Incidentally, every time he spoke, Don's eyes flashed toward Bian. You knew exactly what was going through his filthy mind. Geez- dogs in heat show more savoir faire than this guy.

Bian, for her part, seemed totally oblivious, or perhaps she mistook Don's interest as intellectual flattery. Message to Bian-it's not your mind he wants to get into.

I have known women who live for this kind of attention; others I know do nothing to invite it and are perilously blind to the signals. I don't mean that Bian was naive, or a naif, but she spent four years at West Point, where the boy-to-girl ratio is about ten to one. In such a male-dominated environment, I imagine the female either dampens her antennae or becomes a sexual hypochondriac.

Anyway, I tried to catch Don's eye and said, "I haven't knocked over any foreign governments, so maybe this is going over my head. For replacing Saddam, isn't that a reasonable trade?"

"On first blush, Drummond… yes, sure… I might agree with you. A duplicitous liar for a pathological mass murderer. Sure. Why not?"

"That's what I asked you-why not?"

"I ran his background and he wasn't… credible."

Credible, for most people, concerns integrity and trustworthiness; these people, however, play by different rules, and more often it's about whether they can get a grip on his short hairs.

Having not spent time with Agency types, however, Bian found this concept elusive and asked, "Can you explain that?"

"Well… why do you think he fled Iraq in the first place?"

"The newspapers said-"

"I know what the media reported. He experienced some political squabble with Saddam and was forced to flee for his survival. Where do you think they obtained that story, Major?"

"I see. Then what did Charabi forget to include?"

"Charabi was a banker in those years. A midlevel account executive at the Iraqi national bank. A virtual nobody"-he smiled-"for Saddam, a nonentity. The man and his views were irrelevant."

"But Saddam later went through a lot of trouble to have him murdered. There had to be something."

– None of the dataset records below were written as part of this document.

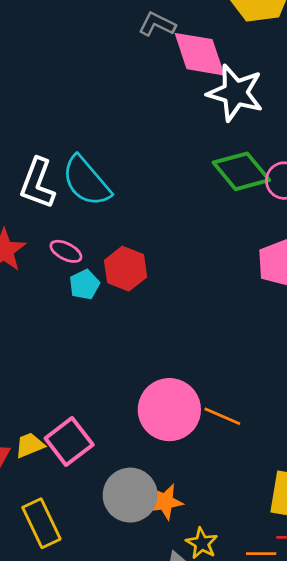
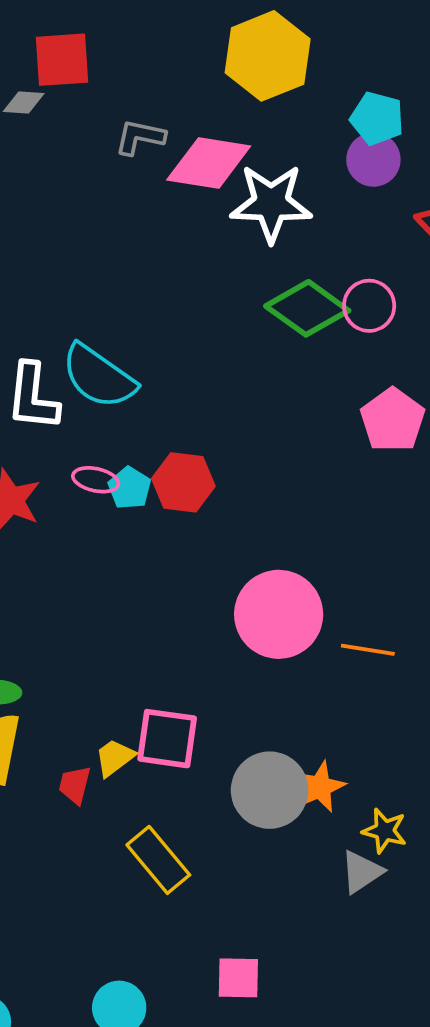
pink diamond: (200, 54) -> (209, 163), turned -48
cyan pentagon: (84, 285) -> (130, 488), moved
pink circle: (169, 410) -> (279, 614), moved
pink square: (69, 442) -> (167, 739), turned -30

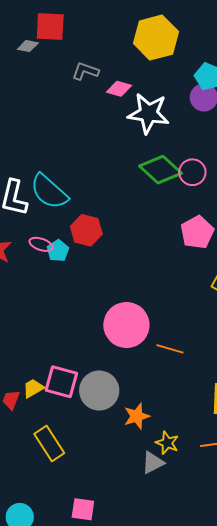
pink diamond: (209, 163) -> (119, 89), size x0.6
red hexagon: (183, 482) -> (86, 230), moved
gray circle: (270, 790) -> (99, 390), moved

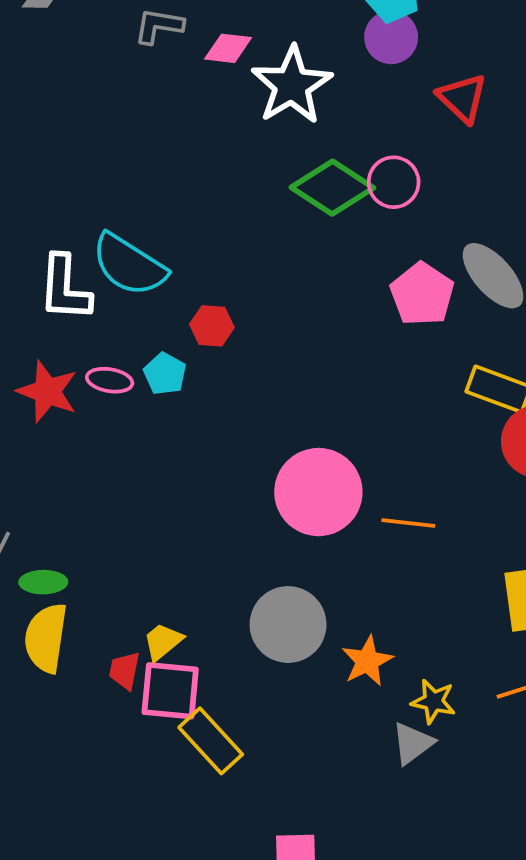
white star: (149, 113) -> (292, 85), turned -30
red hexagon: (86, 230) -> (212, 326), size x0.7
pink ellipse: (41, 244) -> (110, 380), moved
pink square: (61, 382) -> (170, 691), moved

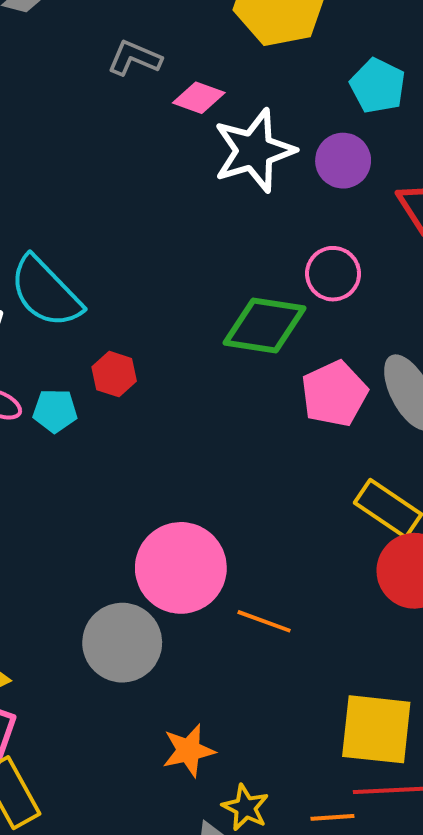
purple circle: (391, 37) -> (343, 161), moved
green diamond: (332, 188) -> (264, 325), moved, turned -38
cyan pentagon: (165, 374) -> (55, 411), turned 30
gray circle: (288, 625) -> (122, 643), moved

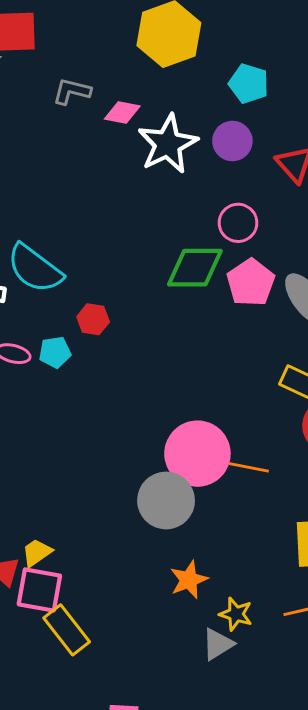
pink pentagon: (334, 394) -> (251, 283), moved
pink circle: (181, 568) -> (197, 454), moved
orange line: (264, 621) -> (249, 467), moved
gray circle: (122, 643) -> (166, 500), moved

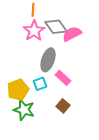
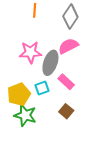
gray diamond: (56, 27) -> (70, 17), moved, turned 70
pink star: (34, 31) -> (30, 52), moved, turned 30
pink semicircle: (72, 34) -> (68, 46), moved

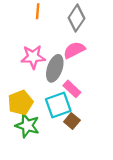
cyan square: (42, 88) -> (58, 105), moved, size x1.6

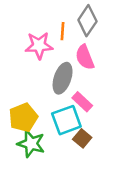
orange line: (38, 11) -> (63, 31), moved
pink semicircle: (74, 50) -> (85, 57), turned -85
pink star: (33, 57) -> (39, 45), moved

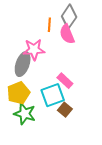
pink star: (39, 45) -> (34, 50), moved
pink semicircle: (85, 57) -> (67, 34), moved
gray ellipse: (63, 78) -> (23, 64), moved

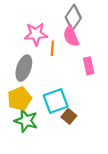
orange line: (49, 25) -> (52, 48), moved
pink star: (34, 50) -> (36, 34), moved
pink rectangle: (65, 81) -> (89, 66), moved, turned 35

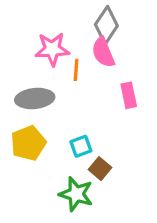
gray ellipse: (24, 68) -> (35, 98), turned 65
cyan square: (56, 101) -> (81, 146), size x0.6
green star: (26, 121) -> (76, 194), moved

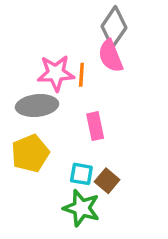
pink star: (52, 49) -> (56, 73), moved
pink rectangle: (129, 95) -> (95, 126), moved
cyan square: (81, 146) -> (81, 174), moved, turned 30

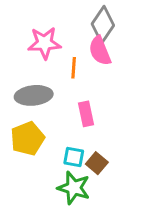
pink star: (56, 73) -> (44, 43), moved

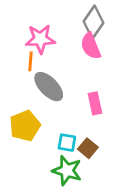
orange line: (74, 68) -> (30, 61), moved
gray ellipse: (34, 95) -> (49, 87), moved, turned 52
pink rectangle: (86, 114) -> (95, 103), moved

"Over three million Iraqis went into exile during Saddam's rule. Many of these people were politically opposed to Saddam. He would've run out of bullets if he tried to kill all of them." He stared at Bian. "When he went to that much trouble, the motive was always personal."

"I see."

"But you still haven't guessed, have you?" He gave us both one of those triumphant, I-know-something-you-don't little grins and said, "Charabi was an embezzler. He moved about twenty million dollars from one of Saddam's personal accounts to his own personal account in Switzerland. It had nothing to do with politics." He added, "It was, for Saddam, a matter of personal honor, of principle."

Bian remarked, "That principle being that Saddam could loot billions from his own people, and they couldn't steal it back."

Don laughed and awarded her a wink. "Hey, I like that." He said, "Here's another insight I think you'll find fascinating. After the invasion, we found, inside Saddam's palaces, dozens of copies of The Godfather videos." He added, "It seems Saddam perceived himself as a godfather figure-that formed his self-image, and that inspired his style of leadership. Pathetic, isn't it? Life imitating art."

This was interesting; also, it was irrelevant. Returning to the topic, I said, "So you told Charabi you weren't interested. What happened next?"